Orphans of brain cancer

Thirty years ago, being diagnosed with breast cancer was seen by many as a death sentence. Look how far we have come since then. According to the latest figures, 78 per cent of women are predicted to survive their disease for 10 years or more. In many other areas of cancer treatment, the improvements in survival rates have been astounding with more research, faster diagnosis and better treatments.

Yet, people diagnosed with brain tumours are still in a place that breast cancer patients said goodbye to long ago when little could be done and outcomes were poor. Less than 20 per cent of those diagnosed with a brain tumour survive beyond five years compared with an average of 50 per cent across all cancers. And it’s not just bad luck.

A House of Commons Petitions Committee report entitled “Funding for research into brain tumours” has found that ‘successive governments have failed brain tumour patients and their families for decades.’

What they mean is that, despite the fact that incidence and deaths from brain tumours is increasing, the total national spend on cancer research allocated to research into brain tumours decreased to just 1.37 percent in 2015. 16,000 people each year are diagnosed with a brain tumour and 80 per cent will be dead within five years.

We need to start by raising awareness about the problem, which affects a growing number of people of all age groups, and changing people’s perceptions that brain cancer is somehow the end of the line. We know that there are lots of potential therapies out there – ranging from drugs to gene therapies – that could dramatically improve outcomes – if only they could get off the shelf and into clinical practice. Clinical trials currently ongoing into brain cancer therapies can probably be counted on one hand.

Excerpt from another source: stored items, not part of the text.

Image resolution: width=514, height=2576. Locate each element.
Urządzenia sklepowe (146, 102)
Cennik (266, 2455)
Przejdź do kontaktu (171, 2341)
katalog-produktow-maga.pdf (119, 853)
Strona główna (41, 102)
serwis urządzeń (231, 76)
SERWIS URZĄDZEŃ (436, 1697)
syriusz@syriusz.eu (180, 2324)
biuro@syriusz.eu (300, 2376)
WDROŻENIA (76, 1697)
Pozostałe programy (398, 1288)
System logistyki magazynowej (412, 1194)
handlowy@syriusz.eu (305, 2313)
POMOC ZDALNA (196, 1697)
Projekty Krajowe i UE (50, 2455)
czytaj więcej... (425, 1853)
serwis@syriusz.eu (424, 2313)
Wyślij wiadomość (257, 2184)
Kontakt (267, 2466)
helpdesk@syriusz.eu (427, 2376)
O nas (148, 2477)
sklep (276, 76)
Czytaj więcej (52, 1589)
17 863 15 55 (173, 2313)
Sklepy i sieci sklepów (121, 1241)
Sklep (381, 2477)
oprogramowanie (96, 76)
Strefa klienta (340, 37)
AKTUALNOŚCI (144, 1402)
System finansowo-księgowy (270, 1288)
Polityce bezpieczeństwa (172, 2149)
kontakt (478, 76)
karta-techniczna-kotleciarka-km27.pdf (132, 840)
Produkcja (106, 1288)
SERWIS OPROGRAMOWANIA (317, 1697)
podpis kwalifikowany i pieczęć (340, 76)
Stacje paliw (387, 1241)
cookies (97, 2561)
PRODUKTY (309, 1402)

The fact is that pharma companies do look at the market when they decide whether to invest millions to bring a prototype drug all the way through to human trials to the point where it can be prescribed to the general public. Drugs that might help a subgroup of brain tumour patients are unlikely to return their massive investment. So these ‘orphan drugs’ are often neglected.

In this case, we are advocating that 1) the government invest more into already existing clinical research centres, which focus on the ‘big’ cancer areas; ironically already the same cancers which benefit from huge amounts of research by biotech companies and pharmaceutical research and development teams. 2) Give space and time to NHS clinicians who work in this area but have no extra capacity to do pure research in between clinical lists and seeing patients. 3) Ring fence funds for brain tumour research.

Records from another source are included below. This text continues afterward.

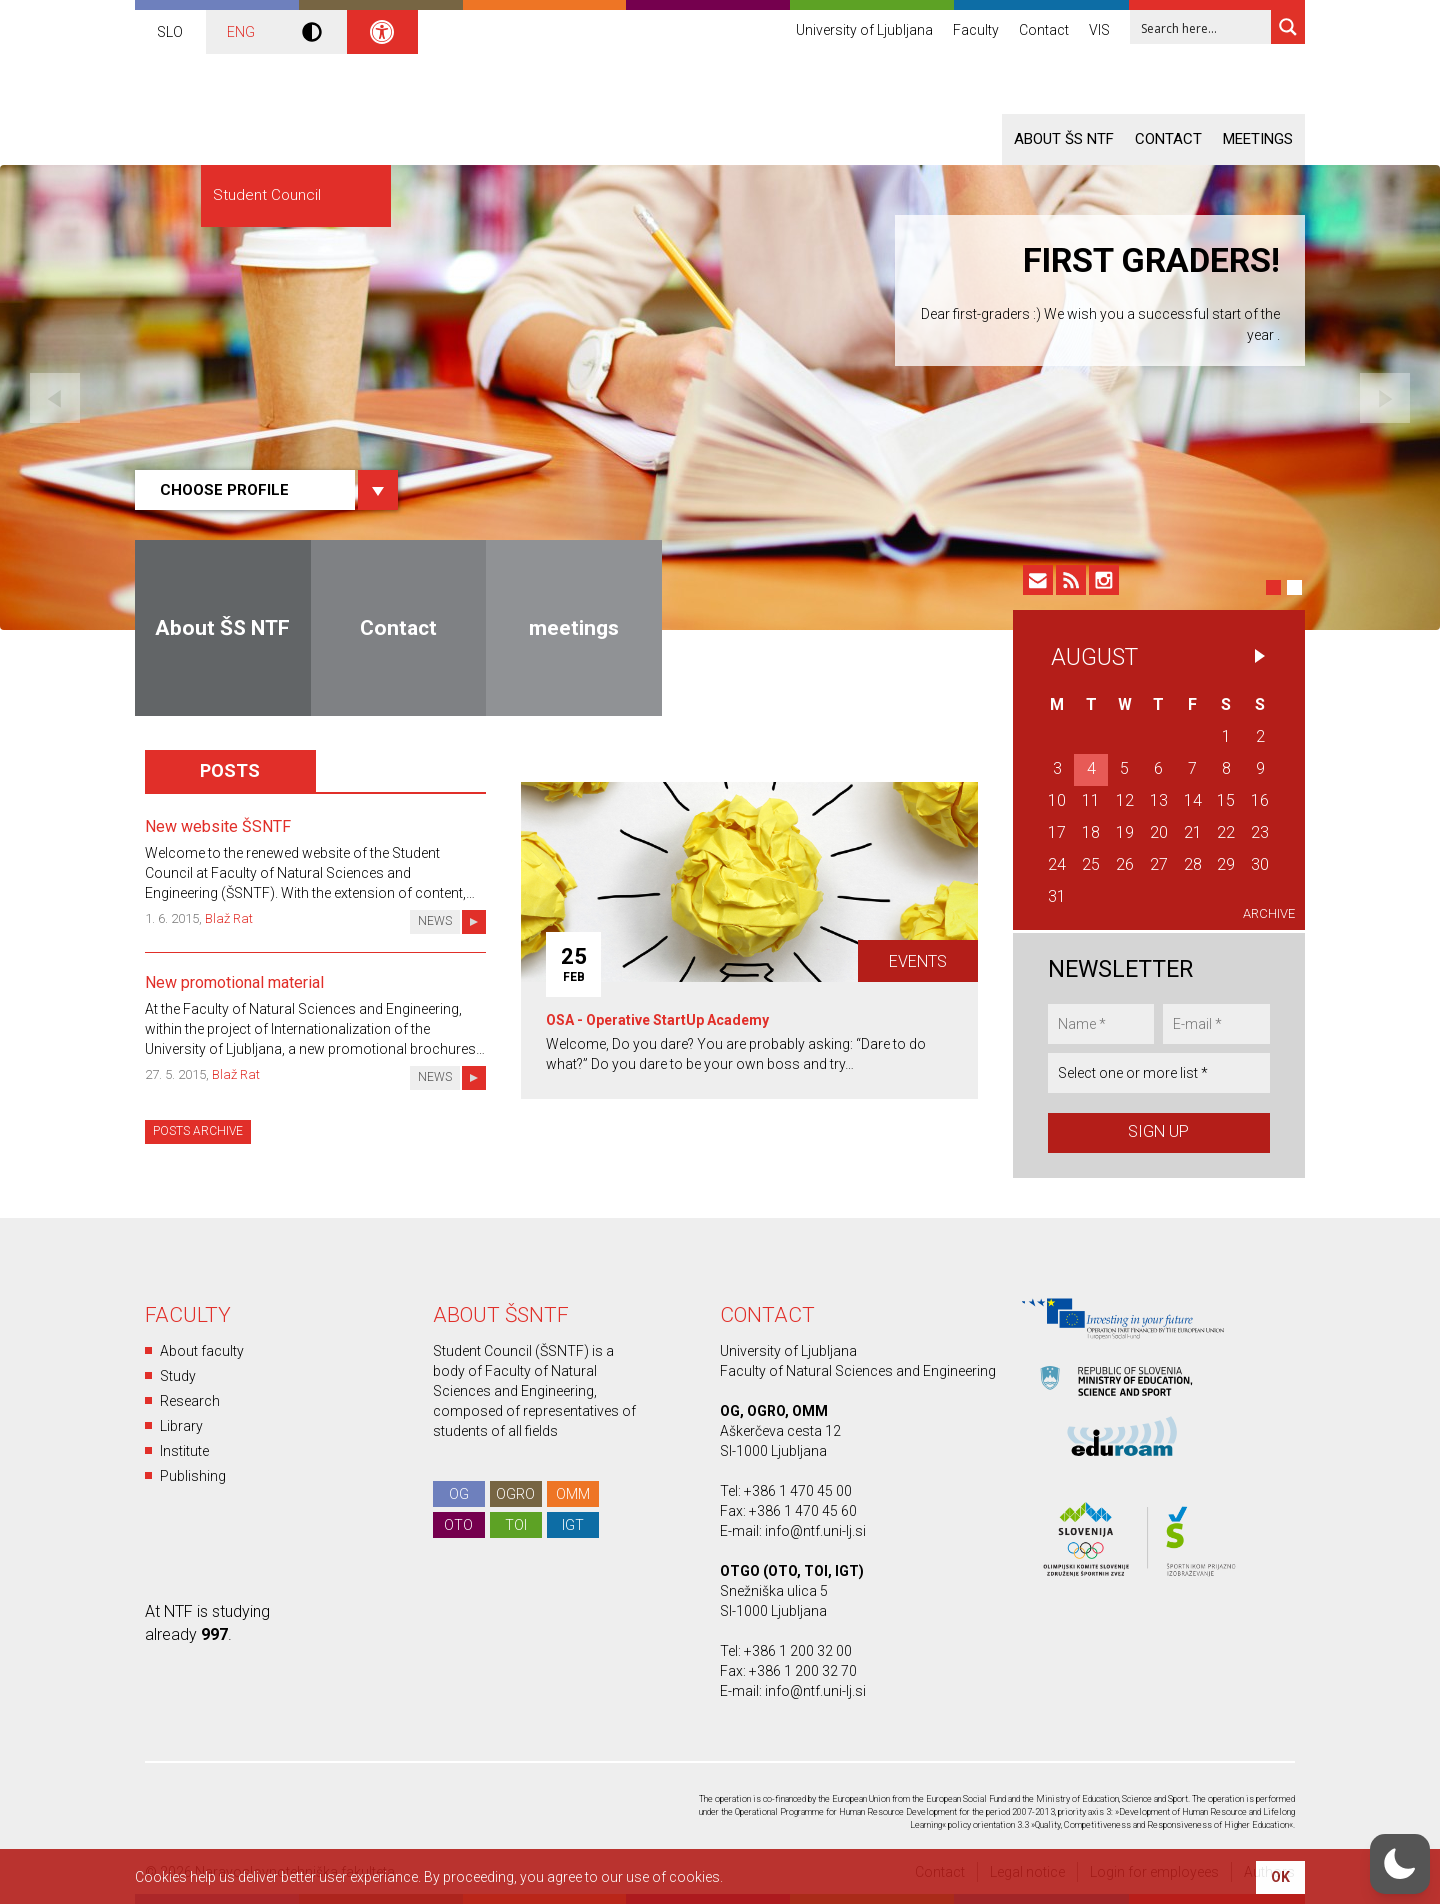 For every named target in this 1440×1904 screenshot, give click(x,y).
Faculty (976, 30)
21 (1193, 832)
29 (1226, 864)
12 (1125, 800)
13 (1159, 800)
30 (1260, 864)
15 (1226, 800)
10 (1057, 800)
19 (1125, 832)
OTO (458, 1525)
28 (1193, 864)
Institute (184, 1451)
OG (459, 1494)
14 (1193, 800)
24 (1057, 864)
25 (1091, 864)
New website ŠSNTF (218, 826)
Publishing (193, 1476)
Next (1385, 398)
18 (1091, 832)
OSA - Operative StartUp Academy (657, 1020)
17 (1057, 832)
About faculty (202, 1351)
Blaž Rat (229, 918)
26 (1125, 864)
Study (178, 1376)
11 (1091, 800)
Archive (1269, 913)
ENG (241, 32)
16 (1260, 800)
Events (918, 961)
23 (1260, 832)
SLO (170, 32)
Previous (55, 398)
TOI (516, 1525)
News (435, 921)
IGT (573, 1525)
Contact (1044, 30)
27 (1159, 864)
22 (1226, 832)
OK (1280, 1877)
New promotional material (234, 982)
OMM (573, 1494)
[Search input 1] (1202, 27)
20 (1159, 832)
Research (190, 1401)
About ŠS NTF (1064, 139)
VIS (1099, 30)
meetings (1258, 139)
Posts (230, 770)
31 (1057, 896)
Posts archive (198, 1131)
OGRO (515, 1494)
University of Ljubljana (864, 30)
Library (181, 1426)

We believe that pharma and biotech companies could be incentivised to develop ‘orphan drugs’ which will not necessarily make huge returns, by getting a licence which gives them marketing exclusivity for an extended period of time, up to 12 years.

Brain Tumour Research is also very interested in the area of repurposing drugs which already exist since this would be a quick relatively inexpensive way to bring therapies to patients. For example, we are supporting research into reformulating aspirin, which makes a suspension in water, so that it is completely soluble and able to pass through the blood-brain barrier. This research is being carried out by Prof Geoff Pilkington at the Brain Tumour Research Centre of Excellence at the University of Portsmouth. So far, this simple but effective drug is showing promising signs that it may be able to kill specific brain tumour cells, known as gliomas, while leaving healthy cells unharmed.

Brain cancers can be devastating, but they are survivable in many cases but significant research investment is critical if we are going to beat this disease. It’s not a lost cause and Brain Tumour Research is committed to stirring a revolution in attitudes across the board to ensure that people in the future have a hopeful prognosis.

Dr Kieran Breen

Following an early career in academia and with a PhD in neuroscience, Dr Kieran Breen’s experience includes posts as Senior Lecturer in Biochemical Psychiatry and Director of the Tayside Alzheimer’s Research Centre at the University of Dundee. Appointed as Parkinson’s UK’s very first Director of Research in 2005, he was responsible for expanding the charity’s research portfolio and developing a new translational research strategy. He subsequently worked at the National Cancer Research Institute (NCRI) where he was responsible for the generation and analysis of the UK cancer research spending database which contains details of the majority of the cancer-associated research funding within the UK.

Kieran was appointed to the position of Director of Research at Brain Tumour Research in November 2015; he is responsible for implementing the Charity’s research strategy and particularly expanding the network of Research Centres of Excellence.